Hard contraindications#

• Hereditary hemochromatosis or unexplained elevated ferritin — high-dose ascorbate accelerates iron loading and tissue deposition. Dose ceiling is RDA only.
• Calcium-oxalate stone history or hyperoxaluria — chronic dosing above the RDA is contraindicated. Dietary intake from whole foods is fine.
• Stage 3+ CKD (eGFR <60) — impaired oxalate clearance turns ascorbate megadosing into a renal liability. Keep at RDA.
• G6PD deficiency + IV ascorbate — hemolytic crisis risk at pharmacologic IV doses. Oral protocols are unaffected.
• Pharmacologic IV ascorbate (≥10 g) without prior G6PD screening and renal function assessment — this is a clinic-administered protocol, not a self-directed one.

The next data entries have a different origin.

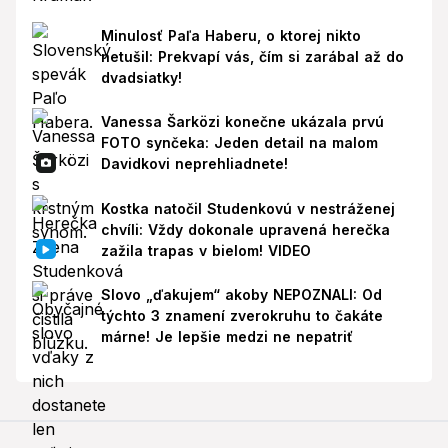
Minulosť Paľa Haberu, o ktorej nikto
netušil: Prekvapí vás, čím si zarábal až do
dvadsiatky!
Vanessa Šarközi konečne ukázala prvú
FOTO synčeka: Jeden detail na malom
Davidkovi neprehliadnete!
Kostka natočil Studenkovú v nestráženej
chvíli: Vždy dokonale upravená herečka
zažila trapas v bielom! VIDEO
Slovo „ďakujem“ akoby NEPOZNALI: Od
týchto 3 znamení zverokruhu to čakáte
márne! Je lepšie medzi ne nepatriť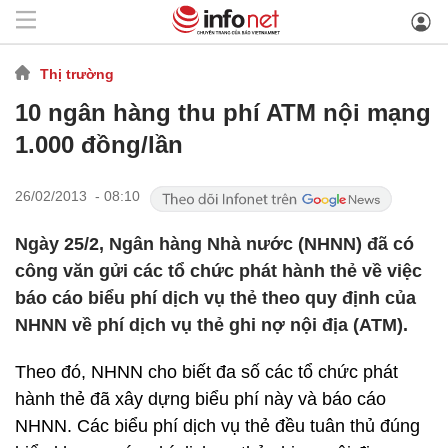
Thị trường
10 ngân hàng thu phí ATM nội mạng
1.000 đồng/lần
26/02/2013 - 08:10
Ngày 25/2, Ngân hàng Nhà nước (NHNN) đã có
công văn gửi các tổ chức phát hành thẻ về việc
báo cáo biểu phí dịch vụ thẻ theo quy định của
NHNN về phí dịch vụ thẻ ghi nợ nội địa (ATM).
Theo đó, NHNN cho biết đa số các tổ chức phát
hành thẻ đã xây dựng biểu phí này và báo cáo
NHNN. Các biểu phí dịch vụ thẻ đều tuân thủ đúng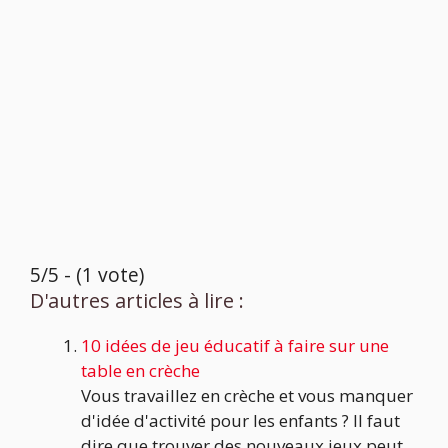
5/5 - (1 vote)
D'autres articles à lire :
10 idées de jeu éducatif à faire sur une
table en crèche
Vous travaillez en crèche et vous manquer
d'idée d'activité pour les enfants ? Il faut
dire que trouver des nouveaux jeux peut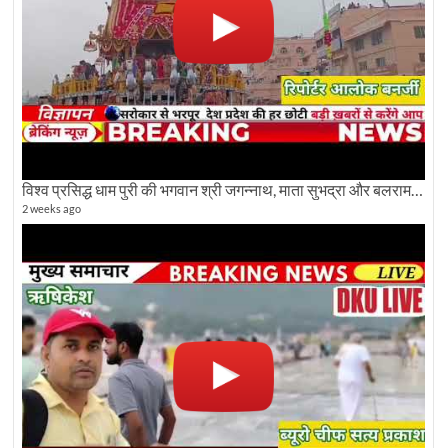
विश्व प्रसिद्ध धाम पुरी की भगवान श्री जगन्नाथ, माता सुभद्रा और बलराम जी की भव्य शोभा यात्रा देखिए
2 weeks ago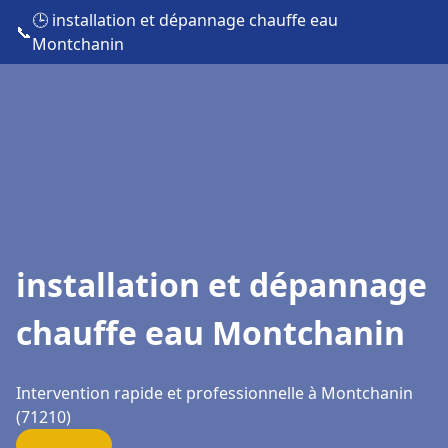
🕒 installation et dépannage chauffe eau
📞
Montchanin
installation et dépannage
chauffe eau Montchanin
Intervention rapide et professionnelle à Montchanin
(71210)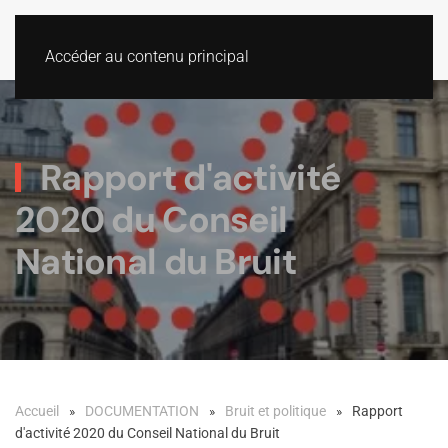
Accéder au contenu principal
Rapport d'activité
2020 du Conseil
National du Bruit
Accueil
DOCUMENTATION
Bruit et politique
Rapport
d'activité 2020 du Conseil National du Bruit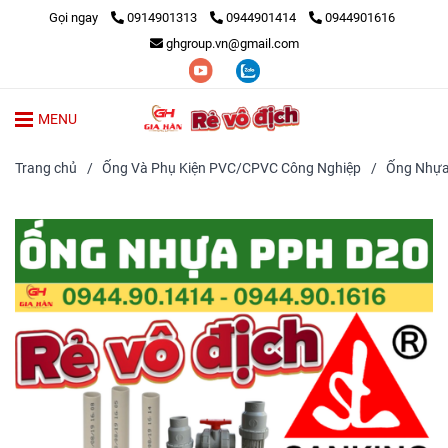
Gọi ngay
0914901313
0944901414
0944901616
ghgroup.vn@gmail.com
MENU
Trang chủ
/
Ống Và Phụ Kiện PVC/CPVC Công Nghiệp
/
Ống Nhự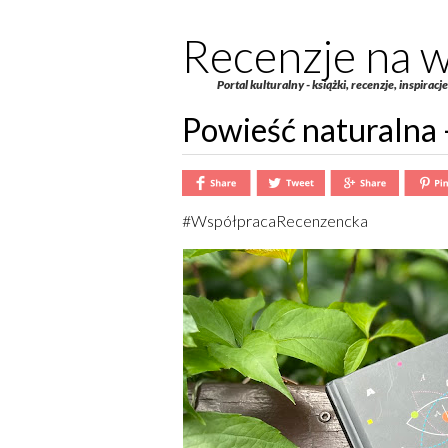
Recenzje na w
Portal kulturalny - książki, recenzje, inspiracj
Powieść naturalna
#WspółpracaRecenzencka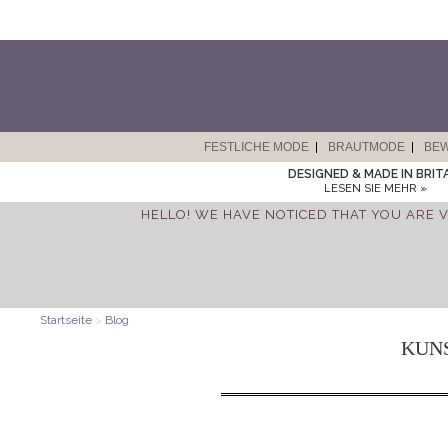
FESTLICHE MODE
BRAUTMODE
BE
DESIGNED & MADE IN BRIT
LESEN SIE MEHR »
HELLO! WE HAVE NOTICED THAT YOU ARE V
Startseite
>
Blog
KUN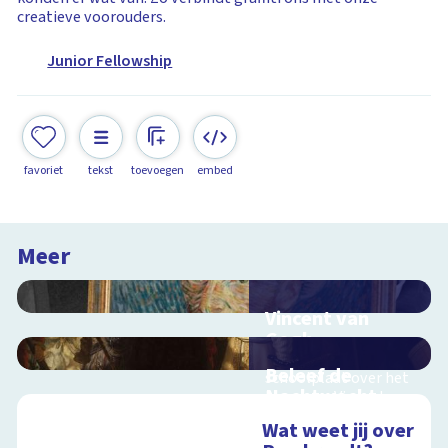
creatieve voorouders.
Junior Fellowship
favoriet
tekst
toevoegen
embed
Meer
Vincent van
Gogh
Interactieve
Beleef de
schoolplaat over het
Nachtwacht
leven van Vincent van
Gogh
Interactieve
Wat weet jij over
schoolplaat over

Gender and PCT considerations#

Vitamin C has no interaction with the HPTA, aromatase, 5α-reductase, or any androgen-, estrogen-, or progesterone-receptor pathway. There is no virilization risk, no menstrual-cycle interaction, and no role in post-cycle therapy beyond general antioxidant and connective-tissue maintenance. Female RDA runs slightly lower (75 mg vs 90 mg), but physique-focused protocols are not gender-adjusted — the 500–1,000 mg/day baseline and the 50 mg + 15 g collagen loading window apply identically. Smokers carry an additional +35 mg/day baseline requirement that is trivial to cover at any community dose. Safe to run continuously through cycle, cruise, PCT, and off-cycle phases without interruption.